There were some very fine revivals this year. From the post-war repertoire, I enjoyed the two Weskers, the Donmar’s Moonlight, Butley in the West End, Fen at the Finborough, Saved at the Lyric, and, maybe most of all, Inadmissible Evidence at the Donmar. For the entire length of The Browning Version
at Chichester I was convinced that I was watching one of the greatest
plays of the last hundred years, a conviction that has not left me. (I
enjoyed Flare Path but still am not convinced that the play is all that). I’d never seen the Goldoni behind One Man, Two Guvnors, but the show works very well and is extremely funny. Nor had I seen Schiller’s Luise Miller but I’m glad I have, especially because of its strong version by Mike Poulton. Elsewhere, I’ve just seen the Young Vic’s Hamlet which was a strange but exhilarating experience. Maybe the most beautiful revival was Katie Mitchell’s A Woman Killed With Kindness at the National; stately, frozen, horrified, and shocking.
London Road and Matilda
were stunning new musicals which could both - so easily - have been
disasters. Probably the show I enjoyed most this year was actually not
new this year, just new to me, and it was Lone Twin’s Catastrophe Trilogy, played out all day on a Sunday at the horrible Chelsea Centre, but was a blissful experience. Also new to me was I Am the Wind, another fine Young Vic experience in a year of ‘experience’ theatre. The Lyric’s Aladdin was comfortably in an excellent groove, a complete delight.

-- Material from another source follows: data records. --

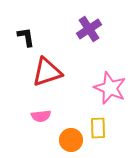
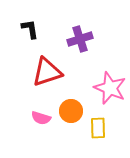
purple cross: moved 9 px left, 10 px down; rotated 15 degrees clockwise
black L-shape: moved 4 px right, 8 px up
pink semicircle: moved 2 px down; rotated 24 degrees clockwise
orange circle: moved 29 px up
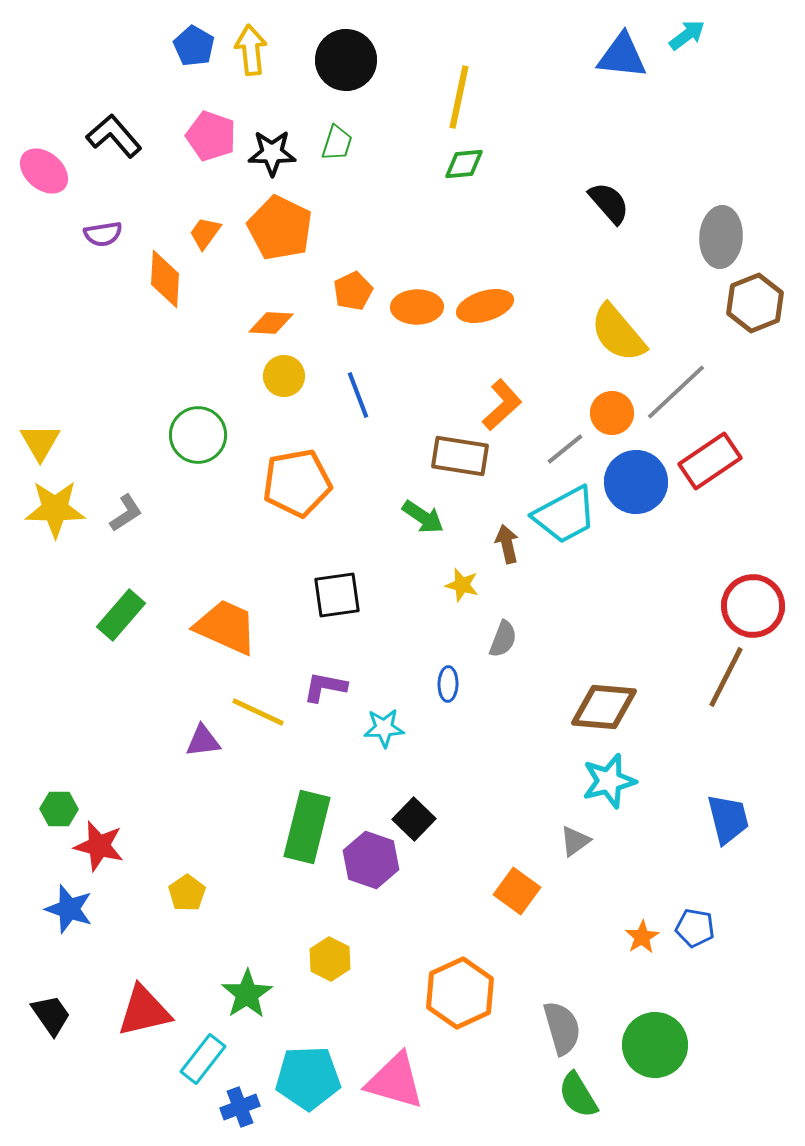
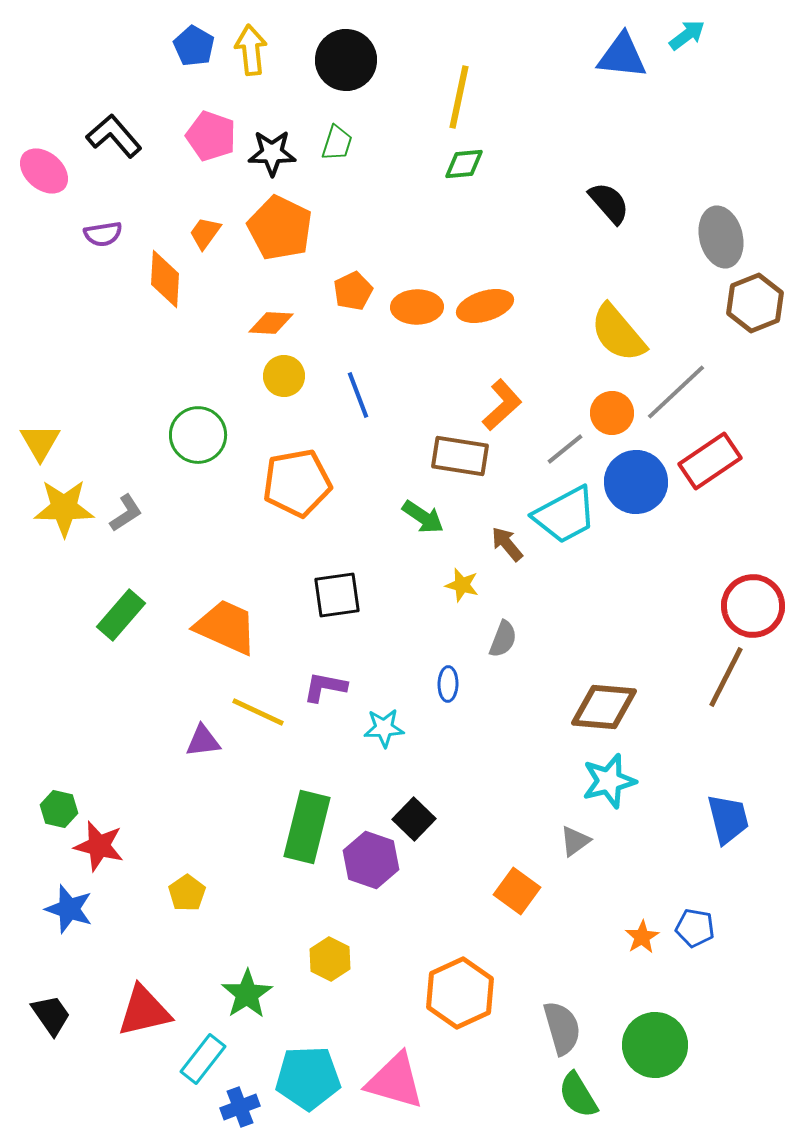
gray ellipse at (721, 237): rotated 18 degrees counterclockwise
yellow star at (55, 509): moved 9 px right, 1 px up
brown arrow at (507, 544): rotated 27 degrees counterclockwise
green hexagon at (59, 809): rotated 12 degrees clockwise
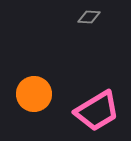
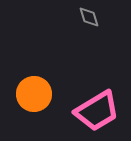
gray diamond: rotated 70 degrees clockwise
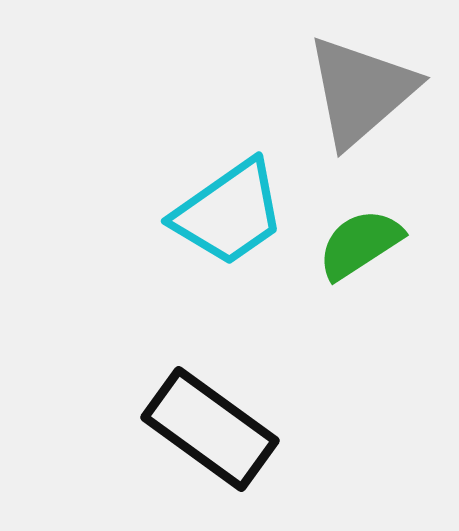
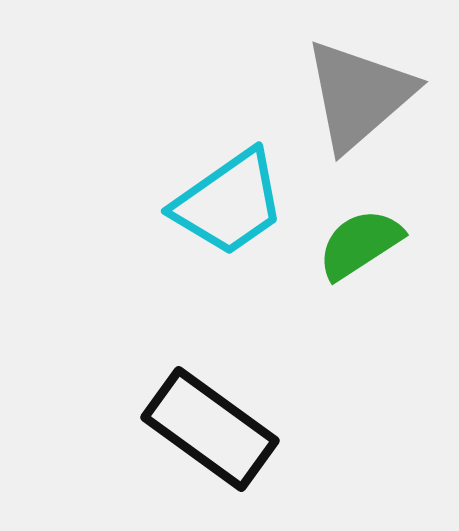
gray triangle: moved 2 px left, 4 px down
cyan trapezoid: moved 10 px up
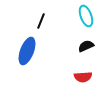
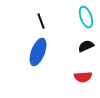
cyan ellipse: moved 1 px down
black line: rotated 42 degrees counterclockwise
blue ellipse: moved 11 px right, 1 px down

Design-wise, I thought the Young Vic had it. There was Miriam Buether’s delightfully gaudy set for Government Inspector (complemented by Nicky Gillibrand’s wonderful costumes); Richard Peduzzi’s stark tilting raft for I Am the Wind,
which, in its simple lifts and tilts in its small lake, created an epic
journey for this splintered gem. And then Jeremy Herbert’s set for Hamlet, another pre-show walk-through, like Government Inspector, opened
right out, embracing the audience, yet also working on our nerves, our
desires to look, our fears. The lighting needs special mention here:
Adam Silverman lit the show like nothing else I’ve seen. Stark and
beautiful, functional and atmospheric, all at the same time. The most
terrifying ghost, the cruellest Elsinore, and sitting in the Young Vic,
it didn’t feel like an English theatre experience.
Not a great year, but there’s so much energy and excitement around, one feels there’s something waiting, ready to burst out.